# TASK BRIEF
For each line of the material below, give that line again word for word.

# RECORDS FOR THIS EXERCISE

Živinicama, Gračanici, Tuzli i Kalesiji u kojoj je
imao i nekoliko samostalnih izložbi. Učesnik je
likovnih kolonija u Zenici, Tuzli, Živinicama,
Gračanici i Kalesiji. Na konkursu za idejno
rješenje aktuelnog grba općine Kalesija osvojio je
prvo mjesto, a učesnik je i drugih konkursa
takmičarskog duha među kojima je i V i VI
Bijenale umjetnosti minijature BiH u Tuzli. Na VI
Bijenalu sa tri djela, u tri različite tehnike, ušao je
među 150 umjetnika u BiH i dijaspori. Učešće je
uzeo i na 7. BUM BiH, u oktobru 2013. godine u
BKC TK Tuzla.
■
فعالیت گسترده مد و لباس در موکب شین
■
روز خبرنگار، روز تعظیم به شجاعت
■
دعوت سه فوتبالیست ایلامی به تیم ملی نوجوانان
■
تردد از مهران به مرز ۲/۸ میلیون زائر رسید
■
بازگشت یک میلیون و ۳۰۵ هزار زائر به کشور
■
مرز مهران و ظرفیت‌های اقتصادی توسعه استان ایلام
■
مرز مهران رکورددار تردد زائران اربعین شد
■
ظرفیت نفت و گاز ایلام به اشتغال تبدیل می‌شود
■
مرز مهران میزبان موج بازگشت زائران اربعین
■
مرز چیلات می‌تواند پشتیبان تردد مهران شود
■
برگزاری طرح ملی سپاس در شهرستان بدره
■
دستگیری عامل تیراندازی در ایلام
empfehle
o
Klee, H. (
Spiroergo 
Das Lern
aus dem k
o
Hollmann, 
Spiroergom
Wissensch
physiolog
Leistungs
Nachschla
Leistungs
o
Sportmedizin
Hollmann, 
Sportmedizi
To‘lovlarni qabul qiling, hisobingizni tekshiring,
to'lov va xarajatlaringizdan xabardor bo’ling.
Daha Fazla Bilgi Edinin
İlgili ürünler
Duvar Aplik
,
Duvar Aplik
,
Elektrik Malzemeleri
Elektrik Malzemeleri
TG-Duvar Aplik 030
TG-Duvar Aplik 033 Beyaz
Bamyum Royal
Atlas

# OUTPUT OF THE EXERCISE
Živinicama, Gračanici, Tuzli i Kalesiji u kojoj je
imao i nekoliko samostalnih izložbi. Učesnik je
likovnih kolonija u Zenici, Tuzli, Živinicama,
Gračanici i Kalesiji. Na konkursu za idejno
rješenje aktuelnog grba općine Kalesija osvojio je
prvo mjesto, a učesnik je i drugih konkursa
takmičarskog duha među kojima je i V i VI
Bijenale umjetnosti minijature BiH u Tuzli. Na VI
Bijenalu sa tri djela, u tri različite tehnike, ušao je
među 150 umjetnika u BiH i dijaspori. Učešće je
uzeo i na 7. BUM BiH, u oktobru 2013. godine u
BKC TK Tuzla.
■
فعالیت گسترده مد و لباس در موکب شین
■
روز خبرنگار، روز تعظیم به شجاعت
■
دعوت سه فوتبالیست ایلامی به تیم ملی نوجوانان
■
تردد از مهران به مرز ۲/۸ میلیون زائر رسید
■
بازگشت یک میلیون و ۳۰۵ هزار زائر به کشور
■
مرز مهران و ظرفیت‌های اقتصادی توسعه استان ایلام
■
مرز مهران رکورددار تردد زائران اربعین شد
■
ظرفیت نفت و گاز ایلام به اشتغال تبدیل می‌شود
■
مرز مهران میزبان موج بازگشت زائران اربعین
■
مرز چیلات می‌تواند پشتیبان تردد مهران شود
■
برگزاری طرح ملی سپاس در شهرستان بدره
■
دستگیری عامل تیراندازی در ایلام
empfehle
o
Klee, H. (
Spiroergo 
Das Lern
aus dem k
o
Hollmann, 
Spiroergom
Wissensch
physiolog
Leistungs
Nachschla
Leistungs
o
Sportmedizin
Hollmann, 
Sportmedizi
To‘lovlarni qabul qiling, hisobingizni tekshiring,
to'lov va xarajatlaringizdan xabardor bo’ling.
Daha Fazla Bilgi Edinin
İlgili ürünler
Duvar Aplik
,
Duvar Aplik
,
Elektrik Malzemeleri
Elektrik Malzemeleri
TG-Duvar Aplik 030
TG-Duvar Aplik 033 Beyaz
Bamyum Royal
Atlas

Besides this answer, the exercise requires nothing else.